Earth’s outgoing longwave radiation linear due to H₂O greenhouse effect

Earth’s climate is set by a balance between incoming solar and outgoing infrared radiation. The physical processes that influence this balance are complex and nonlinear, yet models and satellite measurements counterintuitively show that Earth’s infrared radiation is simply a linear function of surface temperature. Here we explain why: Linearity is due to the cancellation of two nonlinear processes and always arises in an atmosphere dominated by a condensable greenhouse gas. Our work explains a fundamental property of Earth’s climate and has implications for climate change as well as the climates of extrasolar planets with exotic greenhouse gases.
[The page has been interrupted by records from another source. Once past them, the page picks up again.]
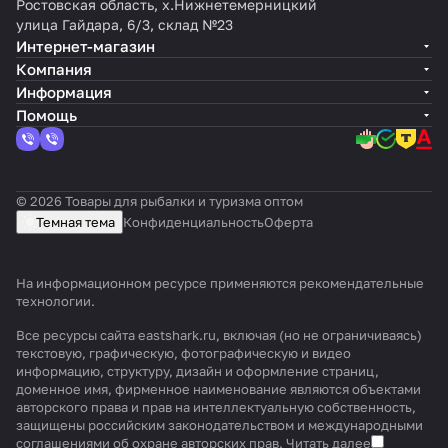
Ростовская область, х.Нижнетемерницкий
улица Гайдара, 6/3, склад №23
Интернет-магазин
Компания
Информация
Помощь
© 2026 Товары для рыбалки и туризма оптом
Темная тема
Конфиденциальность
Оферта
На информационном ресурсе применяются
рекомендательные
технологии
.
Все ресурсы сайта eastshark.ru, включая (но не ограничиваясь)
текстовую, графическую, фотографическую и видео
информацию, структуру, дизайн и оформление страниц,
доменное имя, фирменное наименование являются объектами
авторского права и прав на интеллектуальную собственность,
защищены российским законодательством и международными
соглашениями об охране авторских прав.
Читать далее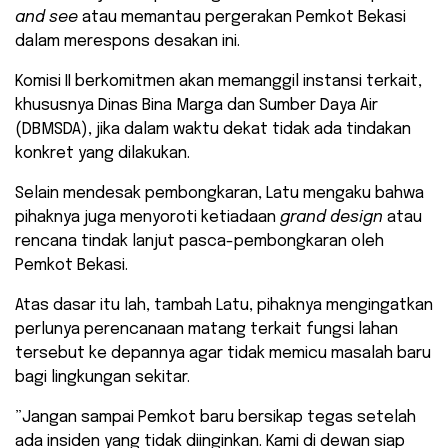
and see
atau memantau pergerakan Pemkot Bekasi
dalam merespons desakan ini.
Komisi II berkomitmen akan memanggil instansi terkait,
khususnya Dinas Bina Marga dan Sumber Daya Air
(DBMSDA), jika dalam waktu dekat tidak ada tindakan
konkret yang dilakukan.
​Selain mendesak pembongkaran, Latu mengaku bahwa
pihaknya juga menyoroti ketiadaan
grand design
atau
rencana tindak lanjut pasca-pembongkaran oleh
Pemkot Bekasi.
Atas dasar itu lah, tambah Latu, pihaknya mengingatkan
perlunya perencanaan matang terkait fungsi lahan
tersebut ke depannya agar tidak memicu masalah baru
bagi lingkungan sekitar.
​”Jangan sampai Pemkot baru bersikap tegas setelah
ada insiden yang tidak diinginkan. Kami di dewan siap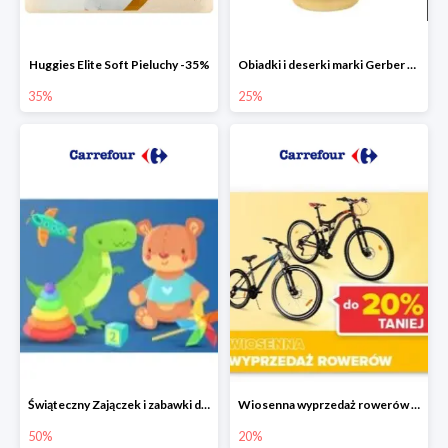
Huggies Elite Soft Pieluchy -35%
Obiadki i deserki marki Gerber do -25%
35%
25%
Świąteczny Zajączek i zabawki do -50% mniej
Wiosenna wyprzedaż rowerów w Carrefour do -20%
50%
20%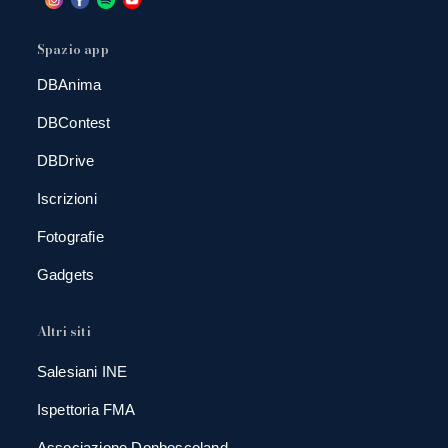
Spazio app
DBAnima
DBContest
DBDrive
Iscrizioni
Fotografie
Gadgets
Altri siti
Salesiani INE
Ispettoria FMA
Associazione Donboscoland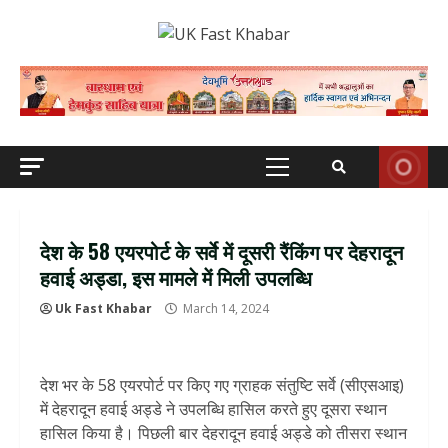
Skip
to
content
Primary
Menu
देश के 58 एयरपोर्ट के सर्वे में दूसरी रैंकिंग पर देहरादून
हवाई अड्डा, इस मामले में मिली उपलब्धि
Uk Fast Khabar
March 14, 2024
देश भर के 58 एयरपोर्ट पर किए गए ग्राहक संतुष्टि सर्वे (सीएसआइ)
में देहरादून हवाई अड्डे ने उपलब्धि हासिल करते हुए दूसरा स्थान
हासिल किया है। पिछली बार देहरादून हवाई अड्डे को तीसरा स्थान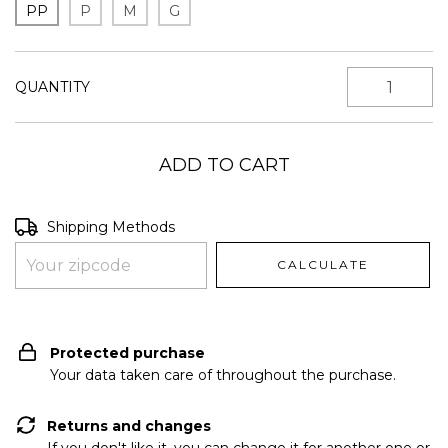
PP
P
M
G
QUANTITY
Shipping for zipcode:
CHANGE ZIPCODE
Shipping Methods
CALCULATE
I don't know my zipcode
Protected purchase
Your data taken care of throughout the purchase.
Returns and changes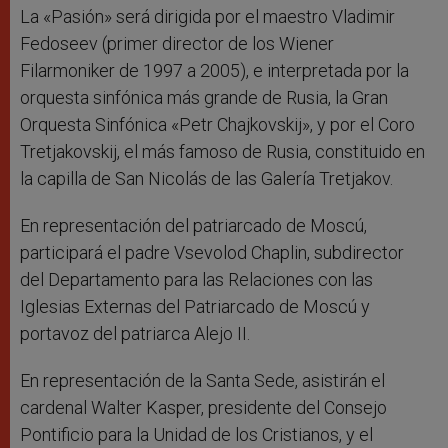
La «Pasión» será dirigida por el maestro Vladimir
Fedoseev (primer director de los Wiener
Filarmoniker de 1997 a 2005), e interpretada por la
orquesta sinfónica más grande de Rusia, la Gran
Orquesta Sinfónica «Petr Chajkovskij», y por el Coro
Tretjakovskij, el más famoso de Rusia, constituido en
la capilla de San Nicolás de las Galería Tretjakov.
En representación del patriarcado de Moscú,
participará el padre Vsevolod Chaplin, subdirector
del Departamento para las Relaciones con las
Iglesias Externas del Patriarcado de Moscú y
portavoz del patriarca Alejo II.
En representación de la Santa Sede, asistirán el
cardenal Walter Kasper, presidente del Consejo
Pontificio para la Unidad de los Cristianos, y el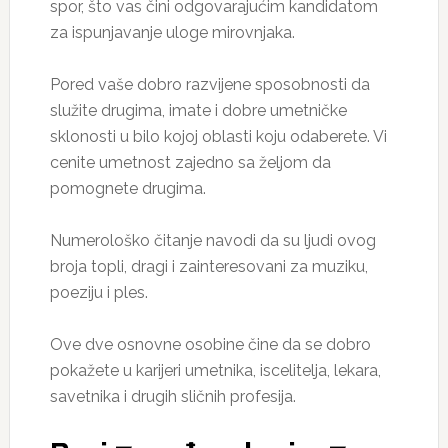
spor, što vas čini odgovarajućim kandidatom
za ispunjavanje uloge mirovnjaka.
Pored vaše dobro razvijene sposobnosti da
služite drugima, imate i dobre umetničke
sklonosti u bilo kojoj oblasti koju odaberete. Vi
cenite umetnost zajedno sa željom da
pomognete drugima.
Numerološko čitanje navodi da su ljudi ovog
broja topli, dragi i zainteresovani za muziku,
poeziju i ples.
Ove dve osnovne osobine čine da se dobro
pokažete u karijeri umetnika, iscelitelja, lekara,
savetnika i drugih sličnih profesija.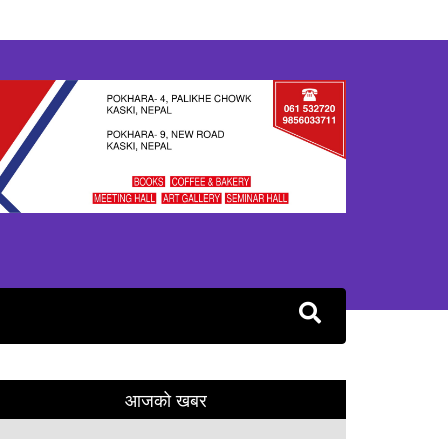
आजको खबर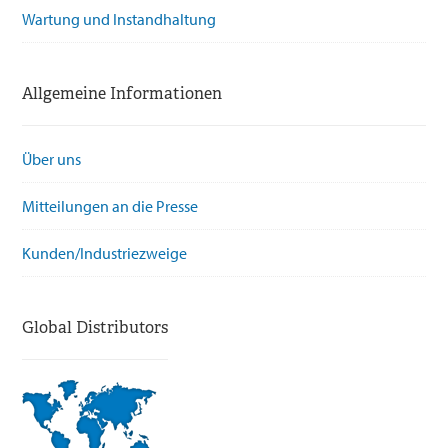
Wartung und Instandhaltung
Allgemeine Informationen
Über uns
Mitteilungen an die Presse
Kunden/Industriezweige
Global Distributors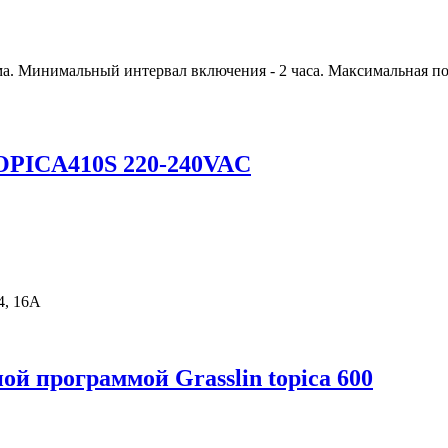
а. Минимальный интервал включения - 2 часа. Максимальная по
TOPICA410S 220-240VAC
4, 16А
й программой Grasslin topica 600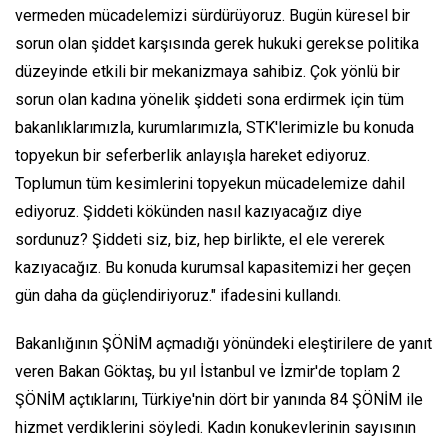
vermeden mücadelemizi sürdürüyoruz. Bugün küresel bir
sorun olan şiddet karşısında gerek hukuki gerekse politika
düzeyinde etkili bir mekanizmaya sahibiz. Çok yönlü bir
sorun olan kadına yönelik şiddeti sona erdirmek için tüm
bakanlıklarımızla, kurumlarımızla, STK'lerimizle bu konuda
topyekun bir seferberlik anlayışla hareket ediyoruz.
Toplumun tüm kesimlerini topyekun mücadelemize dahil
ediyoruz. Şiddeti kökünden nasıl kazıyacağız diye
sordunuz? Şiddeti siz, biz, hep birlikte, el ele vererek
kazıyacağız. Bu konuda kurumsal kapasitemizi her geçen
gün daha da güçlendiriyoruz." ifadesini kullandı.
Bakanlığının ŞÖNİM açmadığı yönündeki eleştirilere de yanıt
veren Bakan Göktaş, bu yıl İstanbul ve İzmir'de toplam 2
ŞÖNİM açtıklarını, Türkiye'nin dört bir yanında 84 ŞÖNİM ile
hizmet verdiklerini söyledi. Kadın konukevlerinin sayısının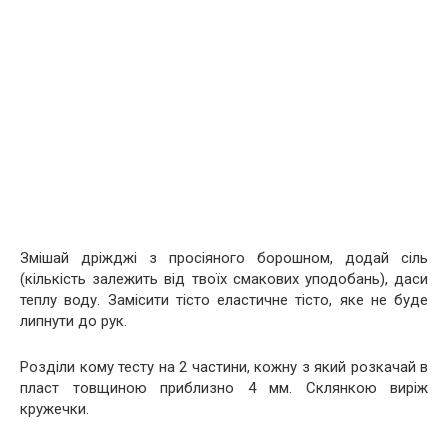
Змішай дріжджі з просіяного борошном, додай сіль
(кількість залежить від твоїх смакових уподобань), даси
теплу воду. Замісити тісто еластичне тісто, яке не буде
липнути до рук.
Розділи кому тесту на 2 частини, кожну з який розкачай в
пласт товщиною приблизно 4 мм. Склянкою виріж
кружечки.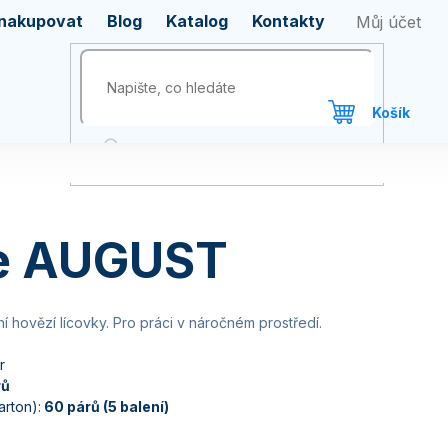
 nakupovat
Blog
Katalog
Kontakty
e AUGUST
í hovězí lícovky. Pro práci v náročném prostředí.
r
rů
rton):
60 párů (5 balení)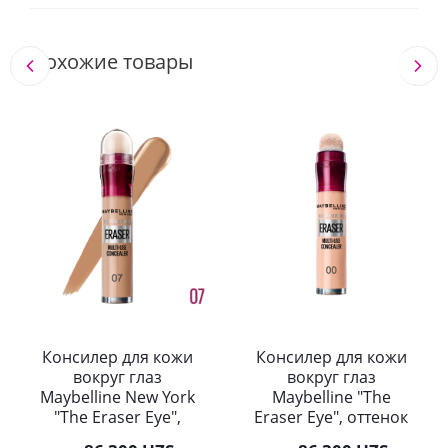
Похожие товары
Консилер для кожи
Консилер для кожи
вокруг глаз
вокруг глаз
Maybelline New York
Maybelline "The
"The Eraser Eye",
Eraser Eye", оттенок
оттенок 07,
00, Слоновая кость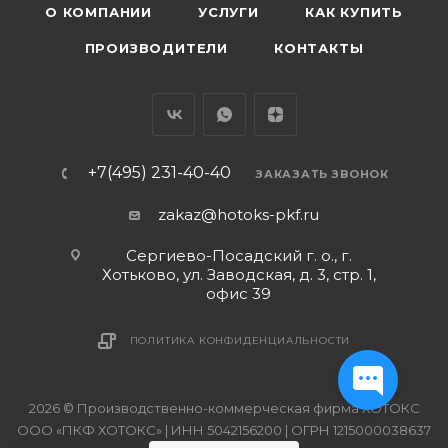
О КОМПАНИИ
УСЛУГИ
КАК КУПИТЬ
ПРОИЗВОДИТЕЛИ
КОНТАКТЫ
+7(495) 231-40-40
ЗАКАЗАТЬ ЗВОНОК
zakaz@hotoks-pkf.ru
Сергиево-Посадский г. о., г.
Хотьково, ул. Заводская, д. 3, стр. 1,
офис 39
ПОЛИТИКА КОНФИДЕНЦИАЛЬНОСТИ
2026 © Производственно-коммерческая фирма ХОТОКС
ООО «ПКФ ХОТОКС» | ИНН 5042156200 | ОГРН 1215000038637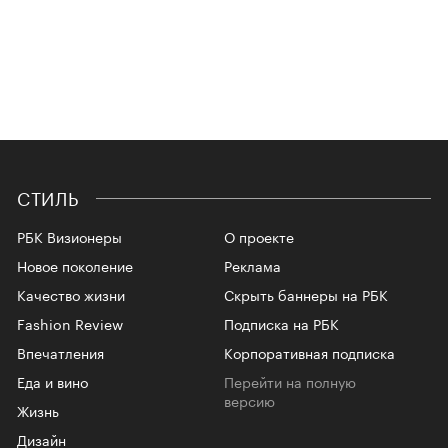
СТИЛЬ
РБК Визионеры
О проекте
Новое поколение
Реклама
Качество жизни
Скрыть баннеры на РБК
Fashion Review
Подписка на РБК
Впечатления
Корпоративная подписка
Еда и вино
Перейти на полную
версию
Жизнь
Дизайн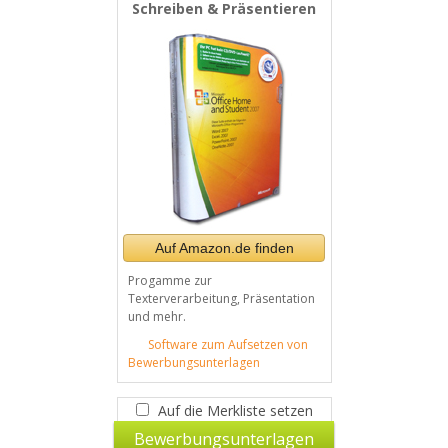
Schreiben & Präsentieren
Auf Amazon.de finden
Progamme zur
Texterverarbeitung, Präsentation
und mehr.
Software zum Aufsetzen von
Bewerbungsunterlagen
Auf die Merkliste setzen
Bewerbungsunterlagen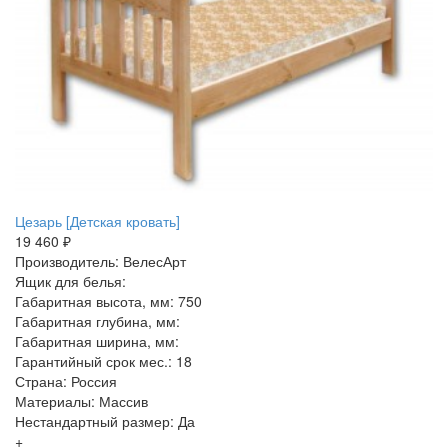
Цезарь [Детская кровать]
19 460 ₽
Производитель: ВелесАрт
Ящик для белья:
Габаритная высота, мм: 750
Габаритная глубина, мм:
Габаритная ширина, мм:
Гарантийный срок мес.: 18
Страна: Россия
Материалы: Массив
Нестандартный размер: Да
+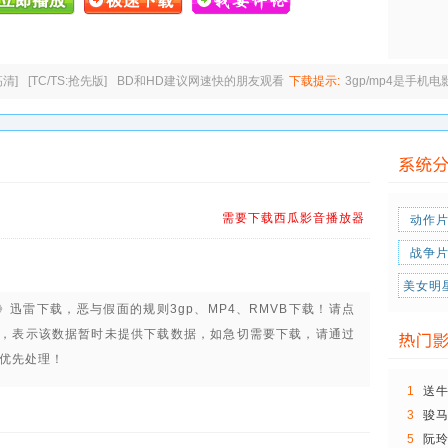
高清]
[TC/TS:抢先版]
BD和HD建议网速快的朋友观看
下载提示:
3gp/mp4是手机
需要下载西瓜影音播放器
动作
战争
美女明
则》迅雷下载，
恶与假面的规则3gp、MP4、RMVB下载
！请点
，表示该数据暂时未提供下载数据，如急切需要下载，请通过
内优先处理！
1
送
3
骏马
5
阮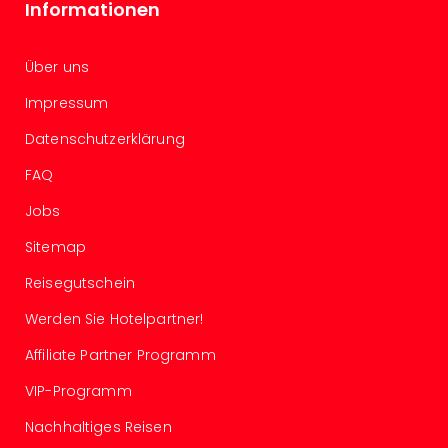
Of
Informationen
Thro
Stud
Über uns
Tour
Swar
Impressum
Krist
Mini
Datenschutzerklärung
Wun
FAQ
Ham
War
Jobs
Bros.
Sitemap
Stud
Tour
Reisegutschein
Lon
–
Werden Sie Hotelpartner!
The
Affiliate Partner Programm
Mak
of
VIP-Programm
Harr
Pott
Nachhaltiges Reisen
An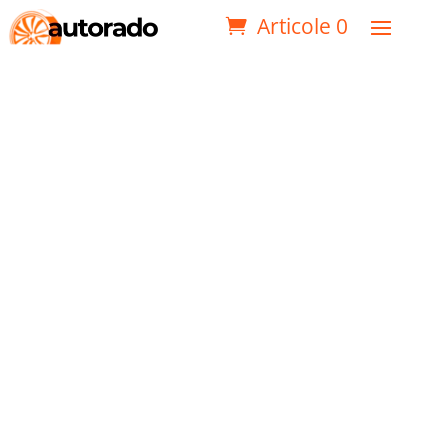
Articole 0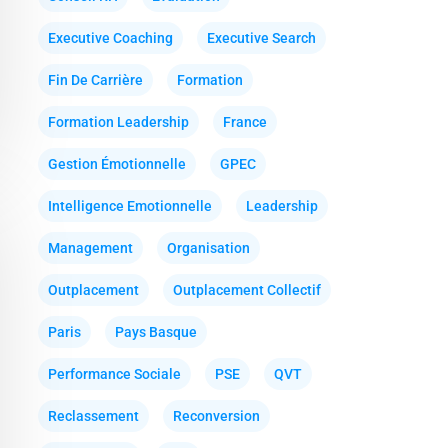
Executive Coaching
Executive Search
Fin De Carrière
Formation
Formation Leadership
France
Gestion Émotionnelle
GPEC
Intelligence Emotionnelle
Leadership
Management
Organisation
Outplacement
Outplacement Collectif
Paris
Pays Basque
Performance Sociale
PSE
QVT
Reclassement
Reconversion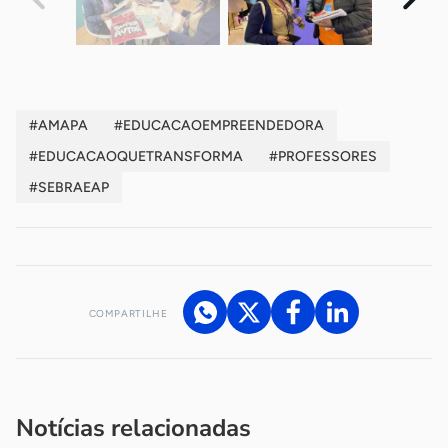
#AMAPA
#EDUCACAOEMPREENDEDORA
#EDUCACAOQUETRANSFORMA
#PROFESSORES
#SEBRAEAP
COMPARTILHE
Acesse nossos canais de atendimento
Ficou com alguma dúvida?
.
Se
você é um profissional da imprensa, entre em contato pelo
imprensa@sebrae.com.br
fale com a ASN em cada UF
ou
Notícias relacionadas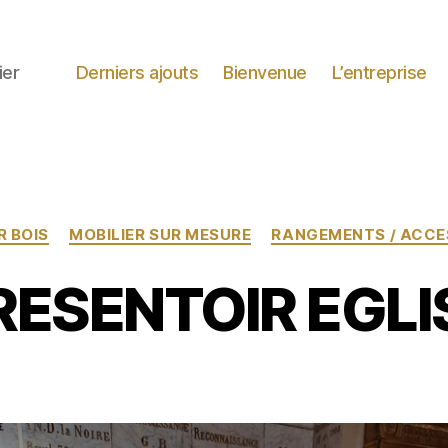
ier
Derniers ajouts
Bienvenue
L’entreprise
Catégories
R BOIS
MOBILIER SUR MESURE
RANGEMENTS / ACCE
RESENTOIR EGLI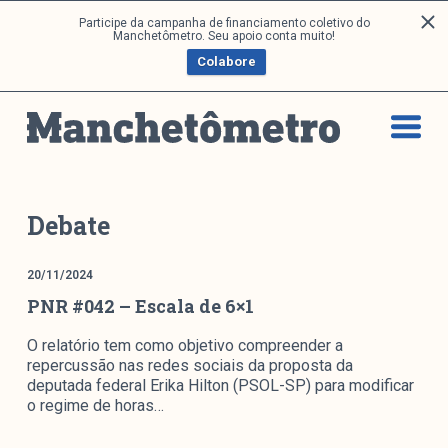
P
Participe da campanha de financiamento coletivo do
Análises
Manchetômetro. Seu apoio conta muito!
u
Colabore
l
a
Artigos e Capítulos
r
DONI
p
PNR
a
Série M
r
a
Boletim M
Debate
o
Podcasts
c
M Facebook
20/11/2024
o
PNR #042 – Escala de 6×1
M Instagram
n
Livros
t
O relatório tem como objetivo compreender a
e
repercussão nas redes sociais da proposta da
ú
Arquivos
deputada federal Erika Hilton (PSOL-SP) para modificar
d
o regime de horas…
o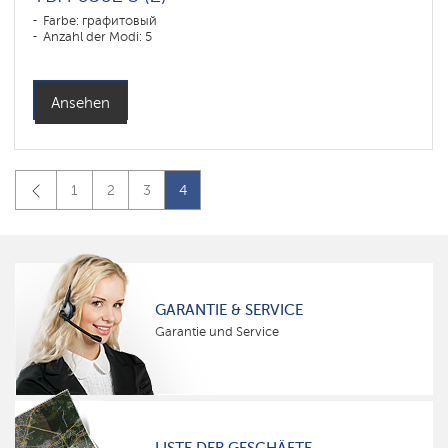
Farbe: графитовый
Anzahl der Modi: 5
Ansehen
1
2
3
4
GARANTIE & SERVICE
Garantie und Service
Satellite measurements and radiative calculations show that Earth’s outgoing longwave radiation (OLR) is an essentially linear function of surface temperature over a wide range of temperatures ($\gtrsim$60 K). Linearity implies that radiative forcing has the same impact in warmer as in colder climates and is thus of fundamental importance for understanding past and future climate change. Although the evidence for a nearly linear relation was first pointed out more than 50 y ago, it is still unclear why this relation is valid and when it breaks down. Here we present a simple semianalytical model that explains Earth’s linear OLR as an emergent property of an atmosphere whose greenhouse effect is dominated by a condensable gas. Linearity arises from a competition between the surface’s increasing thermal emission and the narrowing of spectral window regions with warming and breaks down at high temperatures once continuum absorption cuts off spectral windows. Our model provides a way of understanding the longwave contribution to Earth’s climate sensitivity and suggests that extrasolar planets with other condensable greenhouse gases could have climate dynamics similar to Earth’s.